**TASK DATA:**
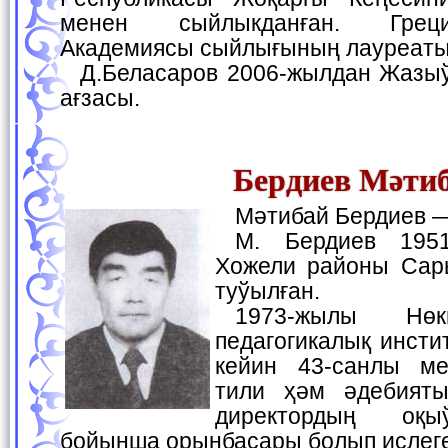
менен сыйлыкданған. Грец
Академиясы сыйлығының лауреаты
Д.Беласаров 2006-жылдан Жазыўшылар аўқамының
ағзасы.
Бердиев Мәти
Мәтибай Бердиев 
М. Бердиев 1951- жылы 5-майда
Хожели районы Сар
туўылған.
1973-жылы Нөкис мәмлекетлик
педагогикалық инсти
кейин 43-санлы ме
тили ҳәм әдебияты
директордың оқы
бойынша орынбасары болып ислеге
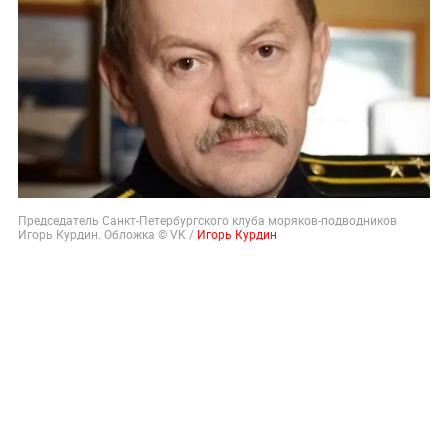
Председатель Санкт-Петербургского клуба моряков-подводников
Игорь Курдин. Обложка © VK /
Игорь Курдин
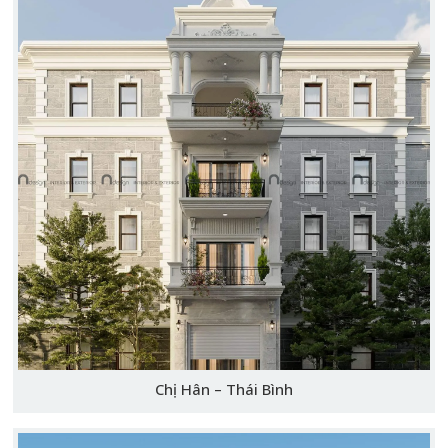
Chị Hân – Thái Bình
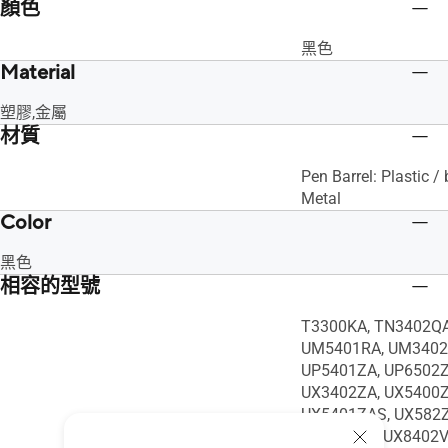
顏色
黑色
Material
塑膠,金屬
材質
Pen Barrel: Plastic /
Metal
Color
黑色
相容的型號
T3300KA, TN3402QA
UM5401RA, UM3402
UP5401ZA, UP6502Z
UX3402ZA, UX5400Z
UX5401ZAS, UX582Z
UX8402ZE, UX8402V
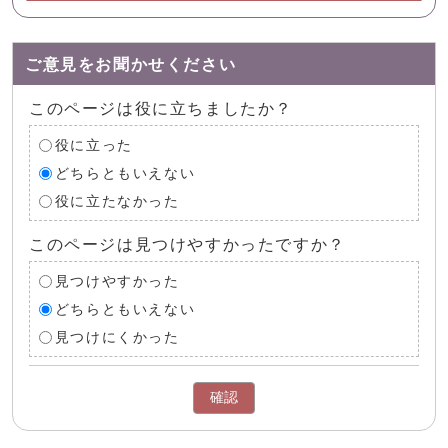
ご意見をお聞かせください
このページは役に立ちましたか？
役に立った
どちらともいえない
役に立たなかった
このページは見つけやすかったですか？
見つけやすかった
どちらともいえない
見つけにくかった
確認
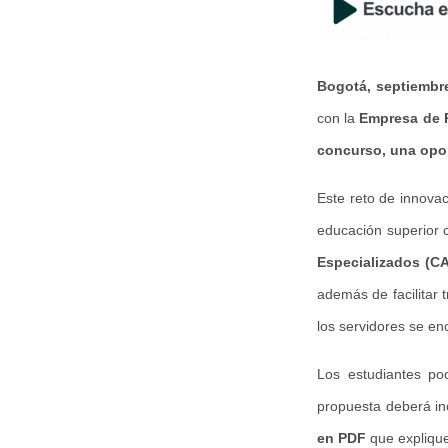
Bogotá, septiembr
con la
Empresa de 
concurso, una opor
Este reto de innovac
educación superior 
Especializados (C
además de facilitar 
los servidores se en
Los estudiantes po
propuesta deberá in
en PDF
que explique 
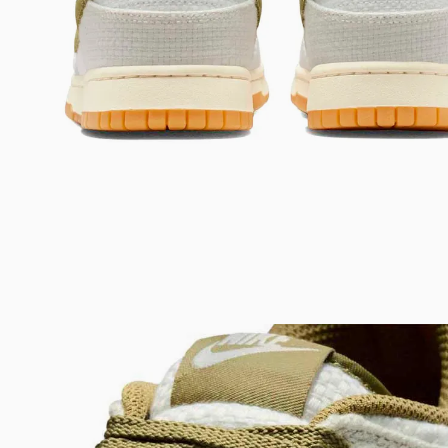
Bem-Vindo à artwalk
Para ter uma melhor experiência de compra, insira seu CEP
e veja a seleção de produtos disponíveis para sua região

---

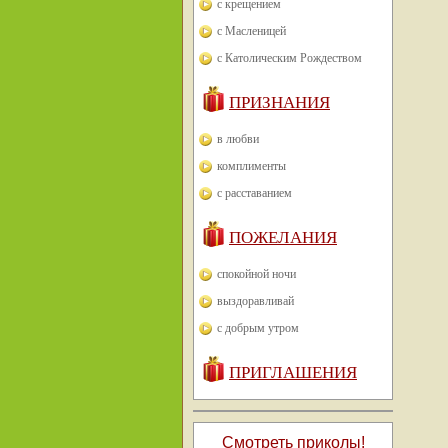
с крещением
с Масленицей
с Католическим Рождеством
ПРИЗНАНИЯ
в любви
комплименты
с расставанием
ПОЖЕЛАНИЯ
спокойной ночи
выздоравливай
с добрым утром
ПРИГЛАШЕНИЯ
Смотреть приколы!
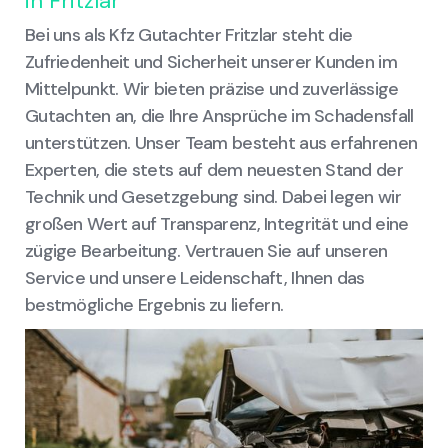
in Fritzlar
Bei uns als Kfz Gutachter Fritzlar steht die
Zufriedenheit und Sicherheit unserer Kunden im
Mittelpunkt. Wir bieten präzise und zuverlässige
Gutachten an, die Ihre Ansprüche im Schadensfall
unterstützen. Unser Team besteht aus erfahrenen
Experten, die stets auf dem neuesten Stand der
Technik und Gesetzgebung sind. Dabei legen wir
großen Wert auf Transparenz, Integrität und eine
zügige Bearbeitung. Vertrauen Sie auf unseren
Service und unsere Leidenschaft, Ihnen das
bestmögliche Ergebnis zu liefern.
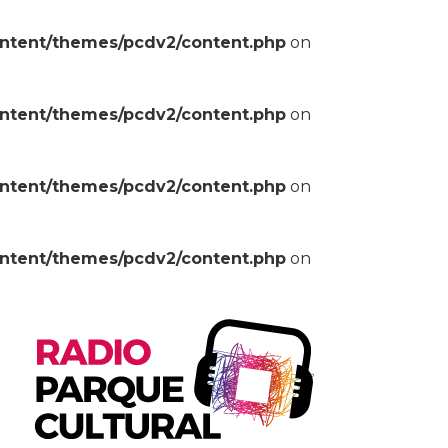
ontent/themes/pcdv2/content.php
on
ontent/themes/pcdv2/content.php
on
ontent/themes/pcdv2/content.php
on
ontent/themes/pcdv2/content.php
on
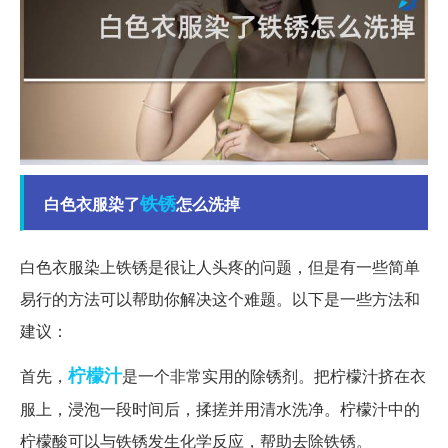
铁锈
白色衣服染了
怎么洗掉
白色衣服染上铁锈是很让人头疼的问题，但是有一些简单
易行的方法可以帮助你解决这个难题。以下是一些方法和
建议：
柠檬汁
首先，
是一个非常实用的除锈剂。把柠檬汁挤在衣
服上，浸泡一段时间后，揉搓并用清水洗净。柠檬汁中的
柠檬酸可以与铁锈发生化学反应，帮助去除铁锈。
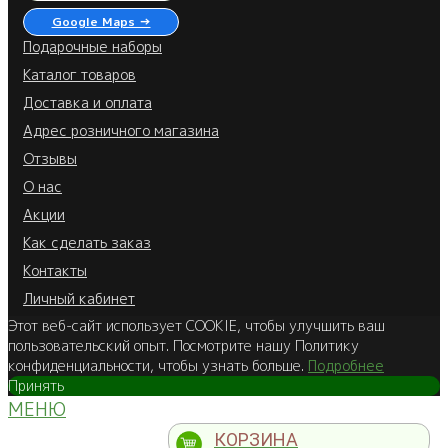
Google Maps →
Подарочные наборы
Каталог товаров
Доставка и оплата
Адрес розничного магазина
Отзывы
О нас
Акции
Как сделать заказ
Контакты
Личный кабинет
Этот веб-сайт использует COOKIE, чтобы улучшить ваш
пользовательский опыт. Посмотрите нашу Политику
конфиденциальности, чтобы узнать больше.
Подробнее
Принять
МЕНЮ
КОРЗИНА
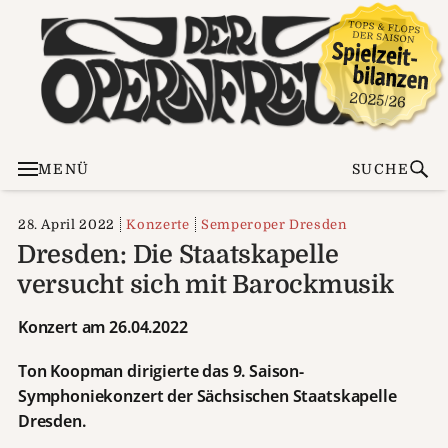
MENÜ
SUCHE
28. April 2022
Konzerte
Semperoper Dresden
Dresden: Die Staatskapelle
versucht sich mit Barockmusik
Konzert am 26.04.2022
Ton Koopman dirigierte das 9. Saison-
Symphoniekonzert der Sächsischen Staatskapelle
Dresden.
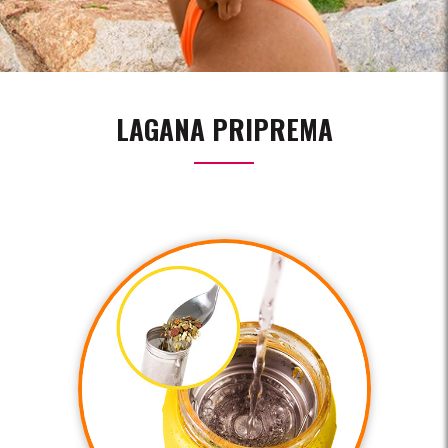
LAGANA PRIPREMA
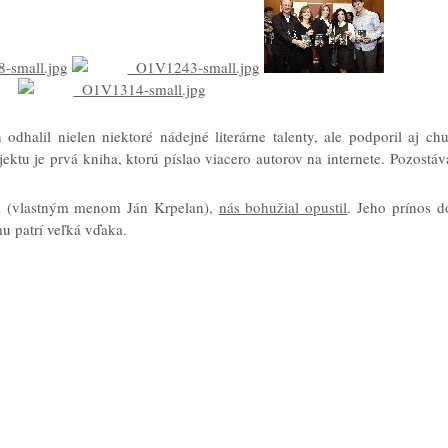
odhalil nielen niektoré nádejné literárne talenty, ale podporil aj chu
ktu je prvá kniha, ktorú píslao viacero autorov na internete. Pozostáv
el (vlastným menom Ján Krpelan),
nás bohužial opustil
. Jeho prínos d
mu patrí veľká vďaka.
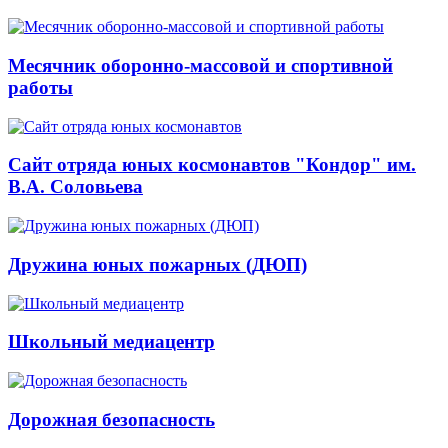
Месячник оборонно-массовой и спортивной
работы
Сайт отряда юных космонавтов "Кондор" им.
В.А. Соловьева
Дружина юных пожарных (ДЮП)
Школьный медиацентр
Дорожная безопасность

**PROBLEM TO WORK ON:** Show all lines above holding "Fritzlar".

**EXERCISE OUTPUT:**
in Fritzlar
Bei uns als Kfz Gutachter Fritzlar steht die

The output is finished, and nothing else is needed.